If you’re wondering what kind of aquatic life exists on Lake Michigan, right by the side of the Shedd Aquarium, just offshore from downtown Chicago. Inside are exhibits covering the world’s aquatic regions, from the Arctic to the Caribbean.

If you go for a walk with young children, then one of the tasks is definitely the polar play zone. Here, children can jump in their favorite animal costumes, go on a trip by submarine and touch the stars of the sea. Another popular place for children of all ages is the Stingray Touch Tank. This huge tank is full of curious stingrays, who like to be small and to touch.


7. Michigan Avenue and the Magnificent Mile

Michigan Avenue and the Magnificent Mile|Photo by Engin Yapici on Unsplash


Michigan Avenue is probably one of the most attractive boulevards in America. The city’s famous Magnificent Mile is a stretch of Michigan Avenue north of the Chicago River, home to numerous galleries, boutiques, and luxury shops.

Some of the attractions here include the John Hancock Center, Wrigley Building, and Tribune Tower. Michigan Avenue is divided between north and south designations on Madison Street. The district is also known for its theatres, which host travelling plays, musicals and comedies.
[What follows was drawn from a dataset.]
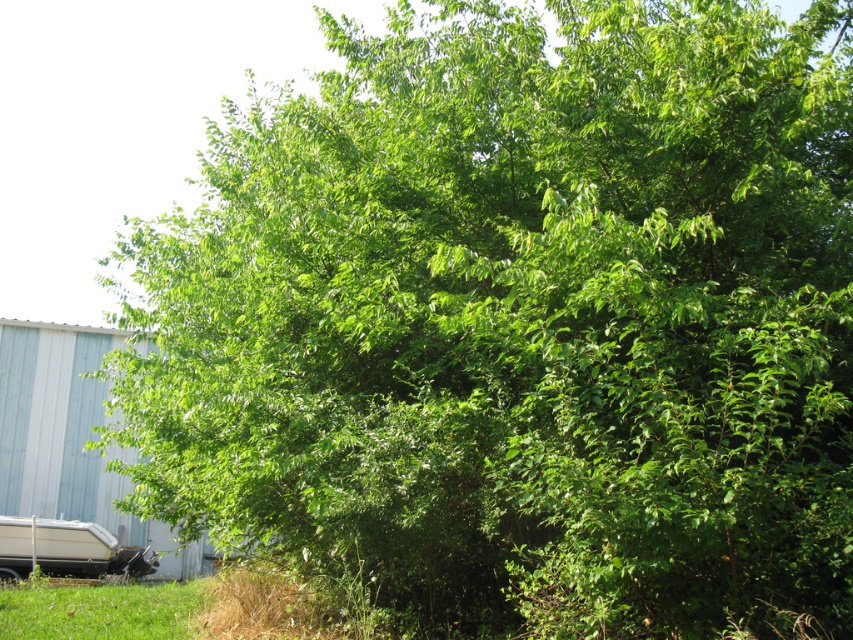 You are planning to place a small garden ornament that requires at least 1 square meter of space. Looking at the image, which area between the green grass at lower left and the white glossy boat at lower left would be suitable for placing the ornament?

The white glossy boat at lower left has a larger area compared to the green grass at lower left, so placing the ornament on the white glossy boat at lower left would be suitable as it provides enough space. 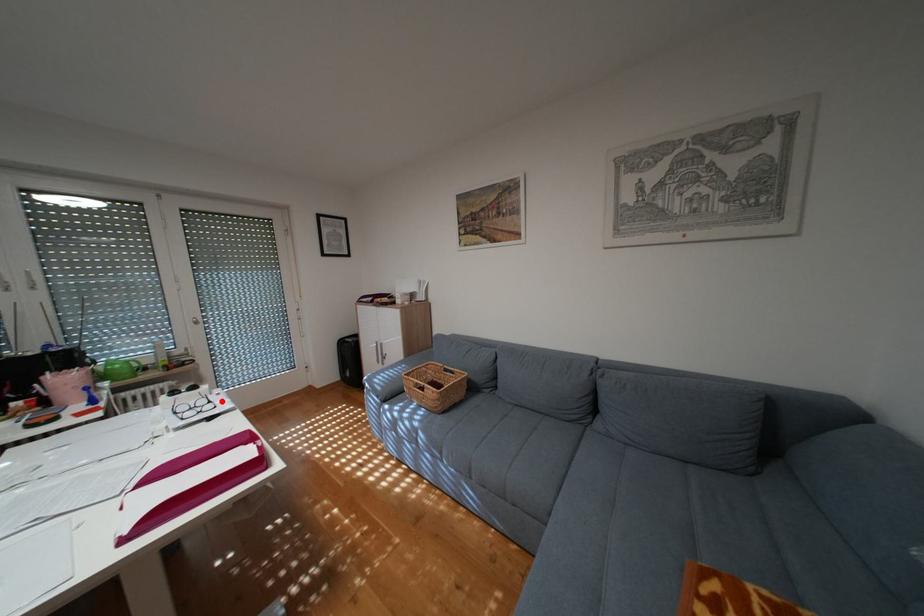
8.See the View from the Willis Tower SkyDeck

Willis Tower SkyDeck |Photo by Pedro Lastra on Unsplash


Until 1996, when the Petronas Tower was built in Kuala Lumpur, the 110-storey Sears Tower, now Willis Tower, was the world’s tallest office block. Although there are now several tall buildings, the view from here is incredible. On a clear day you can see 40 to 50 miles over four states and get a bird’s eye view of Chicago’s impressive architecture.
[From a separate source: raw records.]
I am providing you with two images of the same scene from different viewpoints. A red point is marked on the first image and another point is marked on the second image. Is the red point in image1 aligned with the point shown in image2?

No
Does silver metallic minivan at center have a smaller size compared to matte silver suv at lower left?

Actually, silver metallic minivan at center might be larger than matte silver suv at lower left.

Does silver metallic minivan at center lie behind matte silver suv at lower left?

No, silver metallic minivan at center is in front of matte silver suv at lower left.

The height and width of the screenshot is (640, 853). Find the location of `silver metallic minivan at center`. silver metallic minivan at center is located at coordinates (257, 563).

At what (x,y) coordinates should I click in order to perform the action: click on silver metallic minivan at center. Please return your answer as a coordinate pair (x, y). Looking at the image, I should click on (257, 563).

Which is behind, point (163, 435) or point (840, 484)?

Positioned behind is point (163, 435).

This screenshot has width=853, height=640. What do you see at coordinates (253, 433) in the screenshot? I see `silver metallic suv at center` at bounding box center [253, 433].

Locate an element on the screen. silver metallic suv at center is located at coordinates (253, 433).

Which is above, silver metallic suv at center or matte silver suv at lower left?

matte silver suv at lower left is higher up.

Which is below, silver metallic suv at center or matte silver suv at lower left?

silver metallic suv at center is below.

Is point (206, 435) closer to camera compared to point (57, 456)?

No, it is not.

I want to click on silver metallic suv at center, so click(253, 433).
The Willis Tower took three years to build and was opened to the public in 1974. The building is 1,453 feet tall and has an observation area, known as the Skydeck, on the 103rd floor, 1,353 feet above the ground. A glass box with a glass floor, known as a ledge, protrudes from the skydeck, where visitors can stand and view the city directly below.


9.Reach for the Stars at Adler Planetarium

The Adler Planetarium in Chicago, Illinois


The Adler Planetarium is beyond most kids’ chance of seeing on a school trip and will appreciate shows and a wide range of exhibits for all ages. Adler prides itself on being the first planetarium in the Western Hemisphere, built in 1930 on the shores of Lake Michigan.
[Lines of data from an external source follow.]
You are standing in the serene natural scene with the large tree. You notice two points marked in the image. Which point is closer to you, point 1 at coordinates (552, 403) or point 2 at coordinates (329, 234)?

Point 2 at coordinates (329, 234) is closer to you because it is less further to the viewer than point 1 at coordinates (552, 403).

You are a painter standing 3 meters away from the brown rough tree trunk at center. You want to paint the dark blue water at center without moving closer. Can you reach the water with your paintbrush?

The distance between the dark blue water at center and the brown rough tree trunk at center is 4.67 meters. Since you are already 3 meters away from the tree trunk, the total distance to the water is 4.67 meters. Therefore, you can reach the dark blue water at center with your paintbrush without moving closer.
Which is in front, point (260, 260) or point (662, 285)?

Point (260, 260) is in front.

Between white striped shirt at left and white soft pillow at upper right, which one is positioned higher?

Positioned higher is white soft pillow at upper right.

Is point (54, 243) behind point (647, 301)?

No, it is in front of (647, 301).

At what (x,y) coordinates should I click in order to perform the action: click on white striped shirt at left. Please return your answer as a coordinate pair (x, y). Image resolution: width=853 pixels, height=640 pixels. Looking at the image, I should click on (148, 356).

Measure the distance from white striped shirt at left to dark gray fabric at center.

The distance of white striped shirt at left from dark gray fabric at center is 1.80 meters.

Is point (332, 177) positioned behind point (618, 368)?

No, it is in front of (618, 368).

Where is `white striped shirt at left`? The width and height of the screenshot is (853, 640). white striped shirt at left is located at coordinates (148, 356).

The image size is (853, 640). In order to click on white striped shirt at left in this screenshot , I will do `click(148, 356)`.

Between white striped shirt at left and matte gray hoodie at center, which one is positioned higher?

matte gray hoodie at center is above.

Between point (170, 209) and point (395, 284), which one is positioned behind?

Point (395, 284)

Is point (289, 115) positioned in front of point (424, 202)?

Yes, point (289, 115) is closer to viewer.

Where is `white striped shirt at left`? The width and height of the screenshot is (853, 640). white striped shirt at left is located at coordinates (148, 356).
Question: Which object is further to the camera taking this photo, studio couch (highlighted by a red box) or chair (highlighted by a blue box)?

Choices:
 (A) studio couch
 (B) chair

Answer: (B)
The planetarium features two domed theaters, which house a variety of exhibits, including explorations of Chicago’s night sky, solar system, and moon. There is a wide array of exhibits that explore topics including life on other worlds, meteors and meteorites, space exploration, the history of scientific disciplines, and even the history of astrology.

There are several exhibits dedicated to the achievements of marginalized groups, including women, Latinos, and LGBTQ + astronomers. Noteworthy is an excellent exhibition that looks at the importance of the contributions of Islamic astronomers and how their studies influenced the faith and the world. In addition, there are collections of artifacts from astronomers in the past, including many ancient and ancient sundials, as well as telescopes.

When visiting, be sure to leave enough time for a skyline walk along the perimeter, which is the best place to photograph the city skyline on a boat trip.


10.Stroll around Navy Pier

Navy Pier | Photo by Walter Martin on Unsplash


Navy Pier originally opened in 1916 as a recreation area and shipping facility but is now one of Chicago’s most popular tourist attractions. Today, Navy Pier consists of 50 acres of gardens, attractions, shops, restaurants, concert venues, and parks. Navy Pier Park features a 150-foot Ferris wheel and a historic carousel.

Visitors can watch a movie in a 3D IMAX theater, watch actors perform classics at the Chicago Shakespeare Theater, or visit the Crystal Garden, a one-acre, six-story, indoor botanical garden. The Chicago Children’s Museum is also located here. The Pier hosts festivals throughout the year, including the Chicago Festival in August. Cruise ships depart from here for sightseeing.